Primary liver cancer patients especially with HCC are prone to metastasis and recurrence. It has been reported that tumorigenesis was caused by oncogenes or loss of tumor inhibitors, whereas, several of the molecular biological mechanisms remain unknown (21). miRNAs are important epigenetic regulators and usually act as oncogene or tumor suppressor gene in progression of various cancers (22–28). miR-185 induces cell cycle arrest at the G1 phase to suppress proliferation in human non-small cell lung cancer cells (7). The expression of miR-185 in carcinoma was significantly lower than that in normal tissues, including HCC, colon cancer and prostate carcinoma (6,8,11). In this study, we discovered that miR-185 is usually drownregulated in HCC and the average expression level of miR-365 in tumor tissues was obviously lower than that in paracancerous tissues.

To ivestigate the role of miR-185, we overexpressed or knocked down miR-185 to detect the migration and invasion in HCC. It was found that the level of miR-185 was correlated with tumor migration and invasion. The ability of migration and invasion were reduced in transfection with miR-185 mimic, conversely, increased when the miR-185 inhibitor was transfected. Therefore, miR-185 mimics suppressed HCC cell migration and invasion, whereas, miR-215 inhibitor promoted cell migration and invasion.

miR-185 expression was negative correlated with lymph node metastasis and low expression of miR-185 is associated with poor prognosis in colon cancer and glioma patients (29). miR-185 was found to inhibit cell invasion, which indicated that it may be a potential prognostic marker in glioma (29). Previous studies have revealed that miR-185 impedes cell migration and invasion, suppressed tumor growth and increasing cisplatin sensitivity by facilitating apoptosis, indicating it as a tumor inhibiting factor (8,30,31). In our study, we divided 63 patients into high expression group and low expression group according to RNA levels, and we found that the prognosis of high expression group was better.

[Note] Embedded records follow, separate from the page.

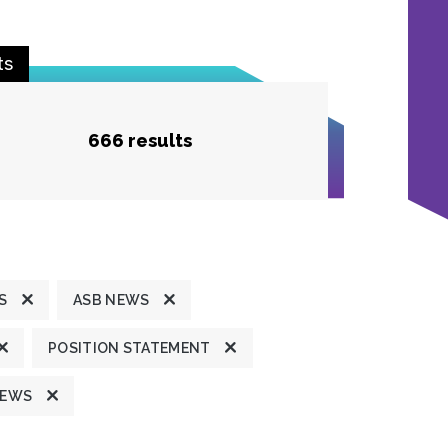
ts
666 results
S
ASB NEWS
POSITION STATEMENT
NEWS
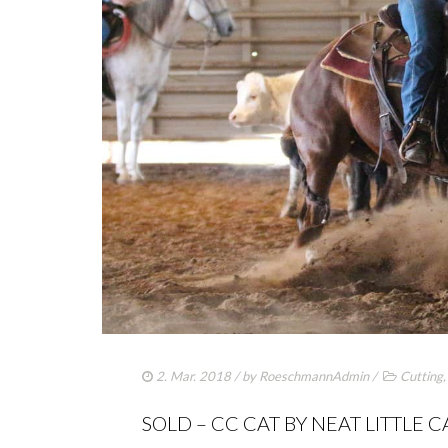
2. Mar. 2018
/ by
RoeschmannAdmin
/
Cutting
SOLD – CC CAT BY NEAT LITTLE C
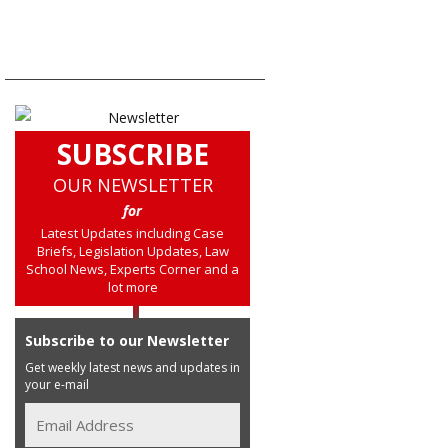
SUBSCRIBE
OUR NEWSLETTER
for
Latest Updates including Case
Briefs, Legislation Updates, Law
School News, Experts Corner and a
lot more
Subscribe to our Newsletter
Get weekly latest news and updates in
your e-mail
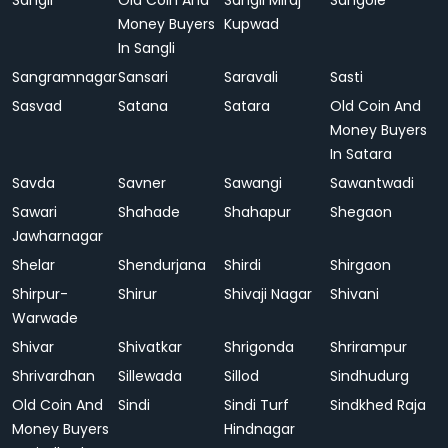
Sangli
Old Coin And
Sangli Miraj
Sangole
Money Buyers
Kupwad
In Sangli
Sangramnagar
Sansari
Saravali
Sasti
Sasvad
Satana
Satara
Old Coin And
Money Buyers
In Satara
Savda
Savner
Sawangi
Sawantwadi
Sawari
Shahade
Shahapur
Shegaon
Jawharnagar
Shelar
Shendurjana
Shirdi
Shirgaon
Shirpur-
Shirur
Shivaji Nagar
Shivani
Warwade
Shivar
Shivatkar
Shrigonda
Shrirampur
Shrivardhan
Sillewada
Sillod
Sindhudurg
Old Coin And
Sindi
Sindi Turf
Sindkhed Raja
Money Buyers
Hindnagar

In human colorectal cells miR-185 suppressed cell proliferation through inhibiting CDC42 in transcription level (11). In our study, we first confirmed CDC42 was a direct target of miR-185 in HCC by RT-qPCR. Furthermore, miR-185 was negatively correlated with CDC42, which was highly expressed in carcinomatous tissues (32,33).

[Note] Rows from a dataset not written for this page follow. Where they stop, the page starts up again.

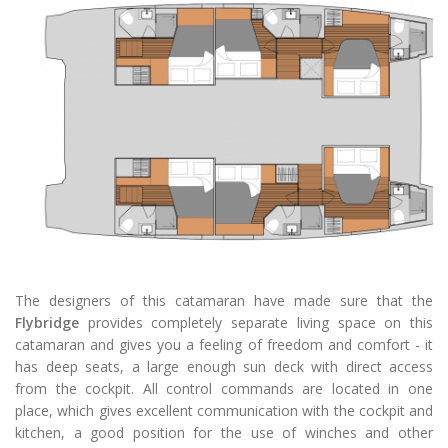
The designers of this catamaran have made sure that the
Flybridge
provides completely separate living space on this
catamaran and gives you a feeling of freedom and comfort - it
has deep seats, a large enough sun deck with direct access
from the cockpit. All control commands are located in one
place, which gives excellent communication with the cockpit and
kitchen, a good position for the use of winches and other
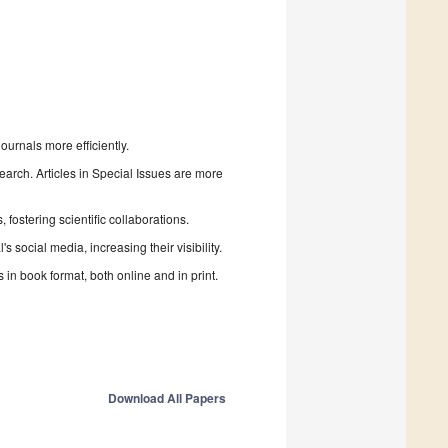
urnals more efficiently.
search. Articles in Special Issues are more
fostering scientific collaborations.
 social media, increasing their visibility.
in book format, both online and in print.
Download All Papers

CDC42 is regulated by several miRNAs and genes in HCC. For example, miR-137 was reported to inhibit cell proliferation and metastasis by regulating CDC42 in HCC (13). In esophageal squamous cell carcinoma, miR-107 targeting CDC42 suppress proliferation, migration and invasion (33). Furthermore, Zhang et al (34) and Xu et al (32) found that Bif-1 (endophilin B1 or SH3GLB1) and HBx (Hepatitis B Virus X Protein) promotes HCC cell proliferation, migration and inhibits apoptosis via CDC42 expression and activity. To identify whether CDC42 is a direct target of miR-365, we mutated the binding site of CDC42 3′UTR and performed the luciferase reporter assay. Trough luciferase reporter assay, we confirmed that CDC42 was a direct target of miR-185, which was the first time to propose that miR-185 targeted CDC42 in HCC. In addition, Liu et al suggested that miR-185 targeted CDC42 and inhibited cell proliferation in colorectal cells (11). Consistent with these findings, in this study we found that CDC42 protein expression was mediated by miR-185 and changed along with miR-185 in protein level, whereas miR-185 did not alter the CDC42 mRNA level.

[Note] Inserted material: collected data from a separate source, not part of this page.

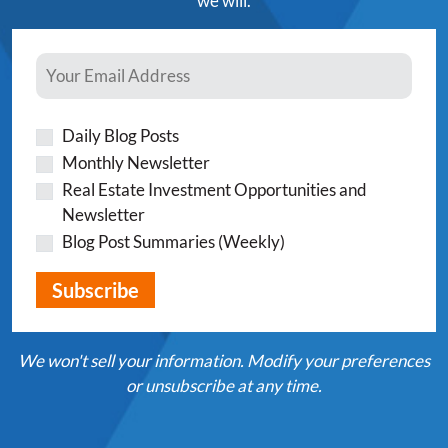
we will.
Daily Blog Posts
Monthly Newsletter
Real Estate Investment Opportunities and
Newsletter
Blog Post Summaries (Weekly)
We won't sell your information. Modify your preferences
or unsubscribe at any time.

Furthermore, in order to confirm the biological role of CDC42 in HCC, recovery experiment was carried out and it was found that interference of CDC42 inhibited the migration and invasion of HCC cells. Additionally, we found that depletion of CDC42 reversed partial the function of miR-185.

In conclusion, our results suggest that miR-185 is usually expressed at low level in HCC. Moreover, interference of miR-185 promotes the ability of migration and invasion of HCC cells by directly targeting CDC42. Thus, our findings displayed that miR-185 may be developed to a potential diagnostic marker of HCC. miR-185 was expressed at low level in HCC tissues and cell lines indicating poor prognosis. miR-185 inhibited the ability of migration and invasion through downregulation of the expression level of CDC42 by direct targeting.